Grupa litewskich posłów wysłała w poniedziałek list do przewodniczącej Sejmu Ireny Degutiene, stając w obronie eurodeputowanego Waldemara Tomaszewskiego przed działaniami litewskiej Głównej Komisji Etyki Służbowej (GKES).
GKES ma zbadać zgodność wypowiedzi Tomaszewskiego w Parlamencie Europejskim w sprawie dyskryminacji polskiej mniejszości na Litwie z zasadami litewskiego Kodeksu Zachowania Polityka.
W liście parlamentarzystów, który jako pierwszy podpisał lider opozycji, poseł partii Porządek i Sprawiedliwość Valentinas Mazuronis, stwierdza się m.in., że działania Komisji są bezpodstawne i są próbą wywarcia presji na członka Parlamentu Europejskiego. Są także sprzeczne z europejskimi traktatami, ze statusem europarlamentarzysty i zasadami pracy w PE.
Poza tym, jak się zaznacza w liście, artykuł 3. litewskiego Kodeksu Zachowania Polityka wyraźnie stwierdza, że kodeks ten nie obowiązuje prezydenta kraju i członków PE.
"Prawnie nieuzasadnione, niekompetentne działania Głównej Komisji Etyki Służbowej przedstawiają w złym świetle Sejm Republiki Litewskiej, któremu podlega komisja, a także Litwę, której urzędnicy nie znają prawa litewskiego i europejskiego" - czytamy w liście.
Posłowie apelują do szefowej parlamentu o wyjaśnienie w trybie pilnym działań Komisji.
Jak poinformowano w poniedziałek PAP w GKES, sprawę Tomaszewskiego Komisja ma rozpatrzyć na posiedzeniu w najbliższy piątek.

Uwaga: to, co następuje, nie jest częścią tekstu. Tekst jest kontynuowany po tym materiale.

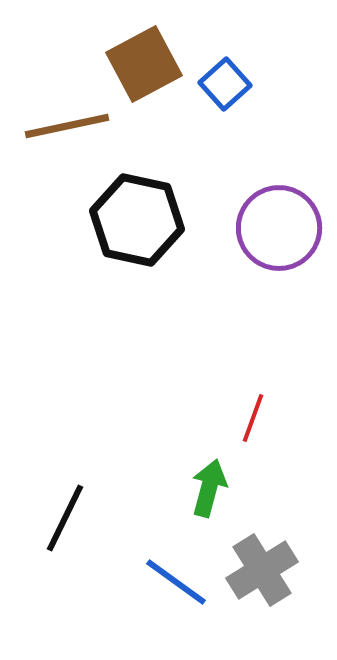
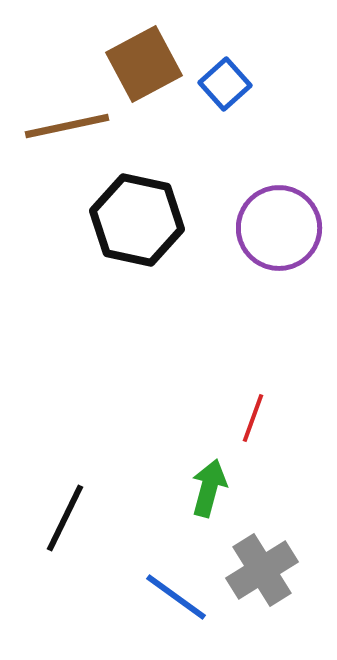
blue line: moved 15 px down
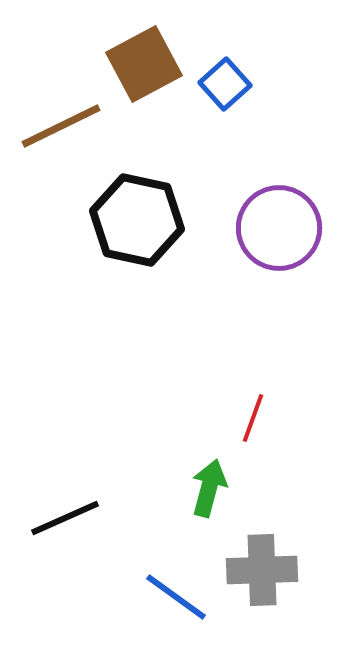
brown line: moved 6 px left; rotated 14 degrees counterclockwise
black line: rotated 40 degrees clockwise
gray cross: rotated 30 degrees clockwise
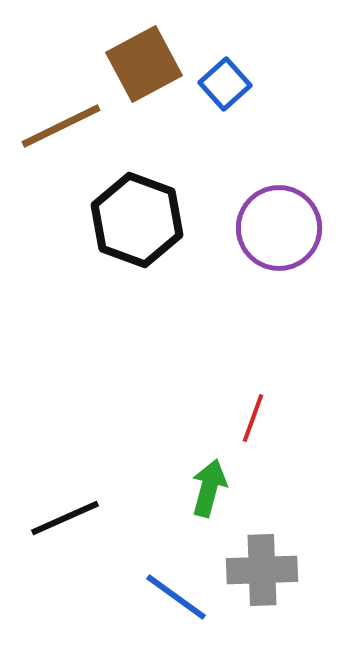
black hexagon: rotated 8 degrees clockwise
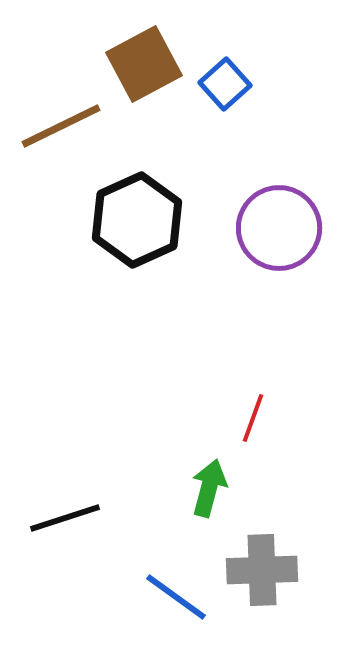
black hexagon: rotated 16 degrees clockwise
black line: rotated 6 degrees clockwise
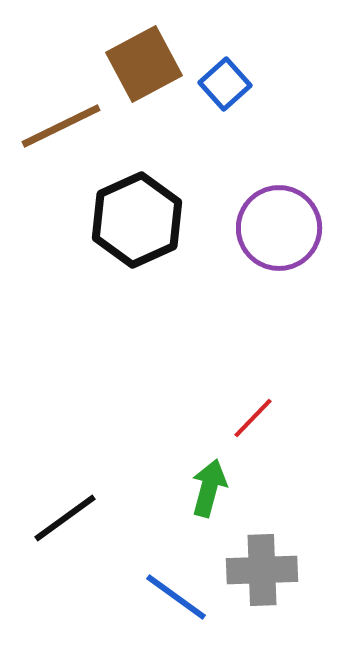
red line: rotated 24 degrees clockwise
black line: rotated 18 degrees counterclockwise
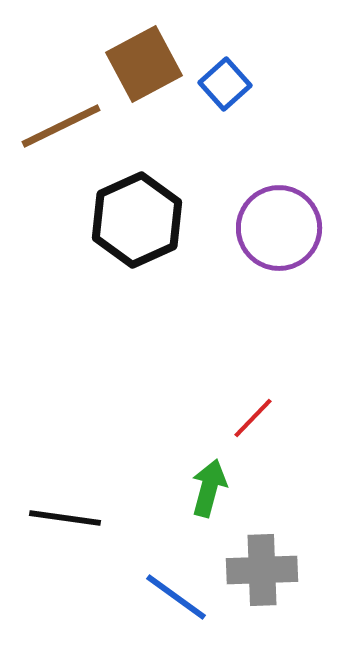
black line: rotated 44 degrees clockwise
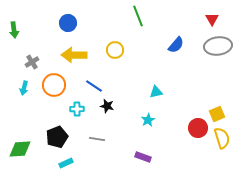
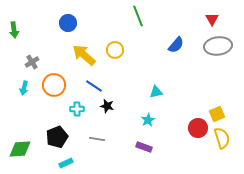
yellow arrow: moved 10 px right; rotated 40 degrees clockwise
purple rectangle: moved 1 px right, 10 px up
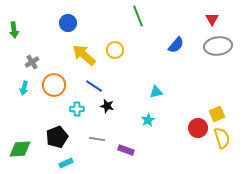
purple rectangle: moved 18 px left, 3 px down
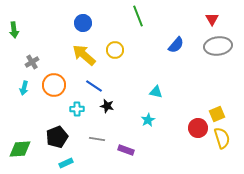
blue circle: moved 15 px right
cyan triangle: rotated 24 degrees clockwise
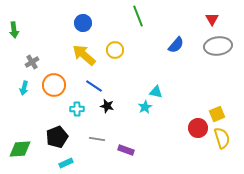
cyan star: moved 3 px left, 13 px up
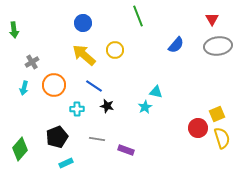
green diamond: rotated 45 degrees counterclockwise
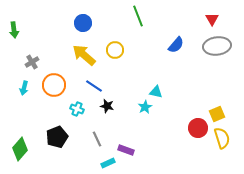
gray ellipse: moved 1 px left
cyan cross: rotated 24 degrees clockwise
gray line: rotated 56 degrees clockwise
cyan rectangle: moved 42 px right
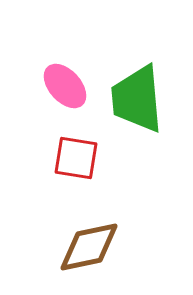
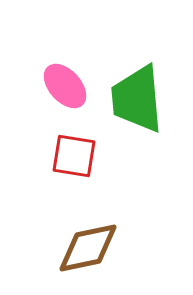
red square: moved 2 px left, 2 px up
brown diamond: moved 1 px left, 1 px down
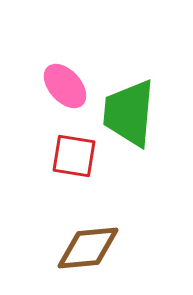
green trapezoid: moved 8 px left, 14 px down; rotated 10 degrees clockwise
brown diamond: rotated 6 degrees clockwise
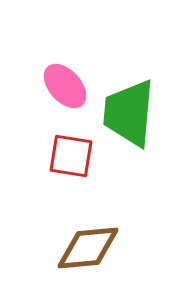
red square: moved 3 px left
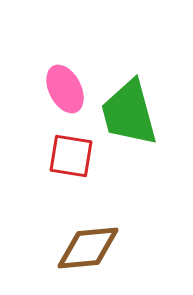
pink ellipse: moved 3 px down; rotated 15 degrees clockwise
green trapezoid: rotated 20 degrees counterclockwise
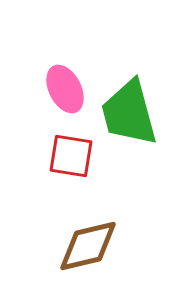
brown diamond: moved 2 px up; rotated 8 degrees counterclockwise
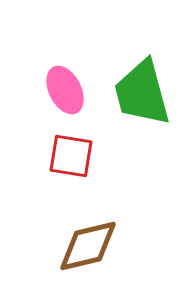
pink ellipse: moved 1 px down
green trapezoid: moved 13 px right, 20 px up
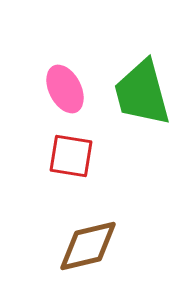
pink ellipse: moved 1 px up
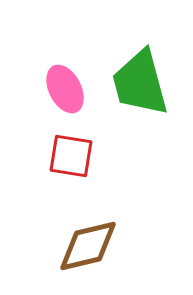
green trapezoid: moved 2 px left, 10 px up
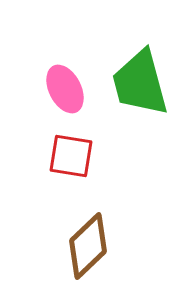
brown diamond: rotated 30 degrees counterclockwise
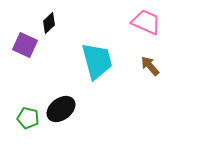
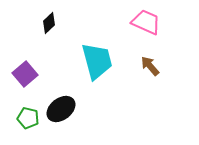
purple square: moved 29 px down; rotated 25 degrees clockwise
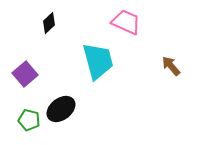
pink trapezoid: moved 20 px left
cyan trapezoid: moved 1 px right
brown arrow: moved 21 px right
green pentagon: moved 1 px right, 2 px down
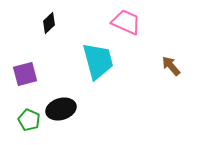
purple square: rotated 25 degrees clockwise
black ellipse: rotated 20 degrees clockwise
green pentagon: rotated 10 degrees clockwise
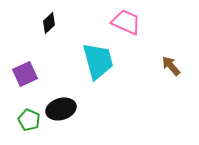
purple square: rotated 10 degrees counterclockwise
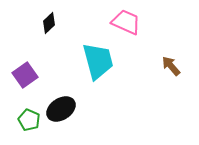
purple square: moved 1 px down; rotated 10 degrees counterclockwise
black ellipse: rotated 16 degrees counterclockwise
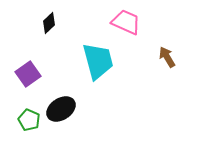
brown arrow: moved 4 px left, 9 px up; rotated 10 degrees clockwise
purple square: moved 3 px right, 1 px up
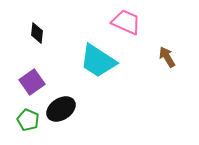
black diamond: moved 12 px left, 10 px down; rotated 40 degrees counterclockwise
cyan trapezoid: rotated 138 degrees clockwise
purple square: moved 4 px right, 8 px down
green pentagon: moved 1 px left
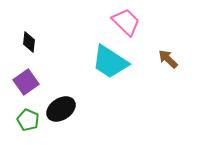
pink trapezoid: rotated 20 degrees clockwise
black diamond: moved 8 px left, 9 px down
brown arrow: moved 1 px right, 2 px down; rotated 15 degrees counterclockwise
cyan trapezoid: moved 12 px right, 1 px down
purple square: moved 6 px left
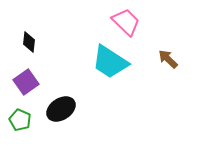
green pentagon: moved 8 px left
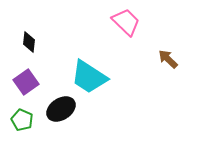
cyan trapezoid: moved 21 px left, 15 px down
green pentagon: moved 2 px right
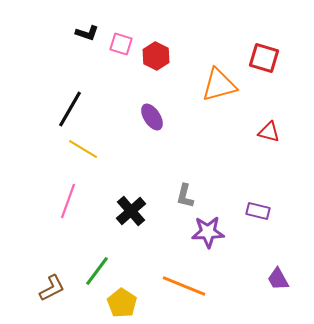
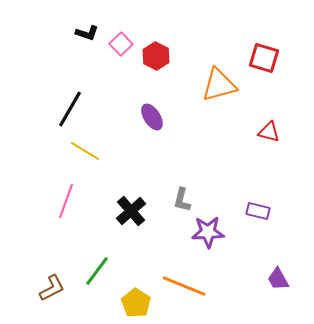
pink square: rotated 30 degrees clockwise
yellow line: moved 2 px right, 2 px down
gray L-shape: moved 3 px left, 4 px down
pink line: moved 2 px left
yellow pentagon: moved 14 px right
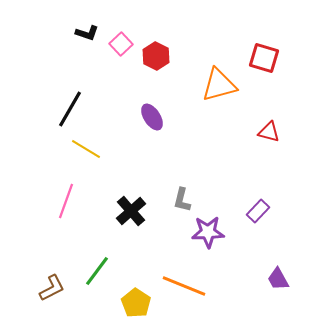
yellow line: moved 1 px right, 2 px up
purple rectangle: rotated 60 degrees counterclockwise
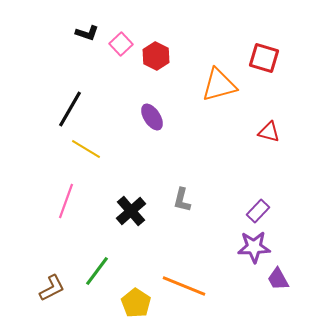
purple star: moved 46 px right, 15 px down
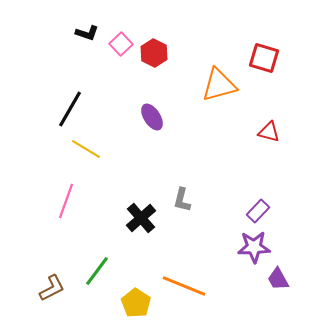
red hexagon: moved 2 px left, 3 px up
black cross: moved 10 px right, 7 px down
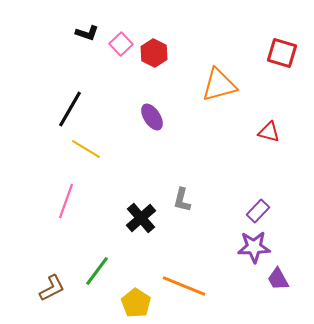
red square: moved 18 px right, 5 px up
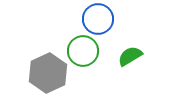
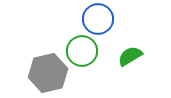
green circle: moved 1 px left
gray hexagon: rotated 12 degrees clockwise
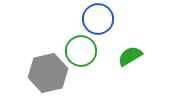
green circle: moved 1 px left
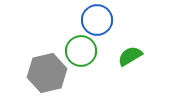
blue circle: moved 1 px left, 1 px down
gray hexagon: moved 1 px left
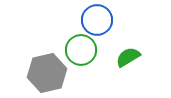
green circle: moved 1 px up
green semicircle: moved 2 px left, 1 px down
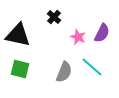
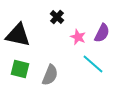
black cross: moved 3 px right
cyan line: moved 1 px right, 3 px up
gray semicircle: moved 14 px left, 3 px down
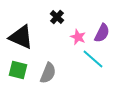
black triangle: moved 3 px right, 2 px down; rotated 12 degrees clockwise
cyan line: moved 5 px up
green square: moved 2 px left, 1 px down
gray semicircle: moved 2 px left, 2 px up
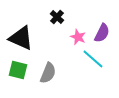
black triangle: moved 1 px down
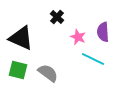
purple semicircle: moved 1 px right, 1 px up; rotated 150 degrees clockwise
cyan line: rotated 15 degrees counterclockwise
gray semicircle: rotated 75 degrees counterclockwise
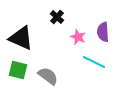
cyan line: moved 1 px right, 3 px down
gray semicircle: moved 3 px down
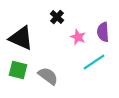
cyan line: rotated 60 degrees counterclockwise
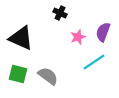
black cross: moved 3 px right, 4 px up; rotated 16 degrees counterclockwise
purple semicircle: rotated 24 degrees clockwise
pink star: rotated 28 degrees clockwise
green square: moved 4 px down
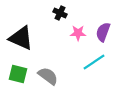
pink star: moved 4 px up; rotated 21 degrees clockwise
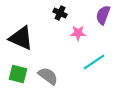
purple semicircle: moved 17 px up
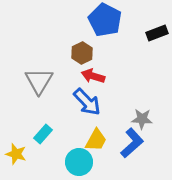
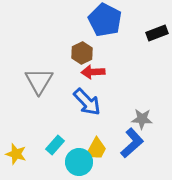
red arrow: moved 4 px up; rotated 20 degrees counterclockwise
cyan rectangle: moved 12 px right, 11 px down
yellow trapezoid: moved 9 px down
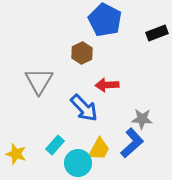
red arrow: moved 14 px right, 13 px down
blue arrow: moved 3 px left, 6 px down
yellow trapezoid: moved 3 px right
cyan circle: moved 1 px left, 1 px down
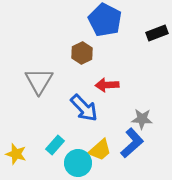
yellow trapezoid: moved 1 px right, 1 px down; rotated 20 degrees clockwise
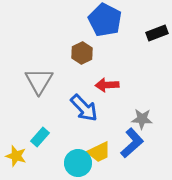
cyan rectangle: moved 15 px left, 8 px up
yellow trapezoid: moved 1 px left, 2 px down; rotated 15 degrees clockwise
yellow star: moved 2 px down
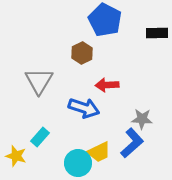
black rectangle: rotated 20 degrees clockwise
blue arrow: rotated 28 degrees counterclockwise
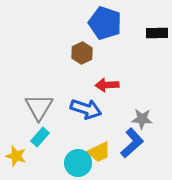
blue pentagon: moved 3 px down; rotated 8 degrees counterclockwise
gray triangle: moved 26 px down
blue arrow: moved 2 px right, 1 px down
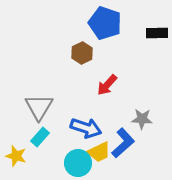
red arrow: rotated 45 degrees counterclockwise
blue arrow: moved 19 px down
blue L-shape: moved 9 px left
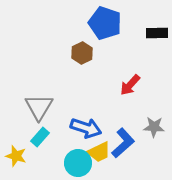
red arrow: moved 23 px right
gray star: moved 12 px right, 8 px down
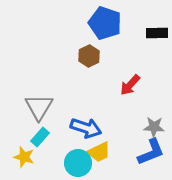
brown hexagon: moved 7 px right, 3 px down
blue L-shape: moved 28 px right, 9 px down; rotated 20 degrees clockwise
yellow star: moved 8 px right, 1 px down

Tomaszewskiego, jako eurodeputowanego chroni immunitet zarówno na Litwie, jak i w pozostałych państwach Unii Europejskiej. Może być on uchylony jedynie przez Parlament Europejski. Regulamin PE mówi też, że za wystąpienia na forum europarlamentu deputowany nie może być w żaden sposób pociągnięty do odpowiedzialności.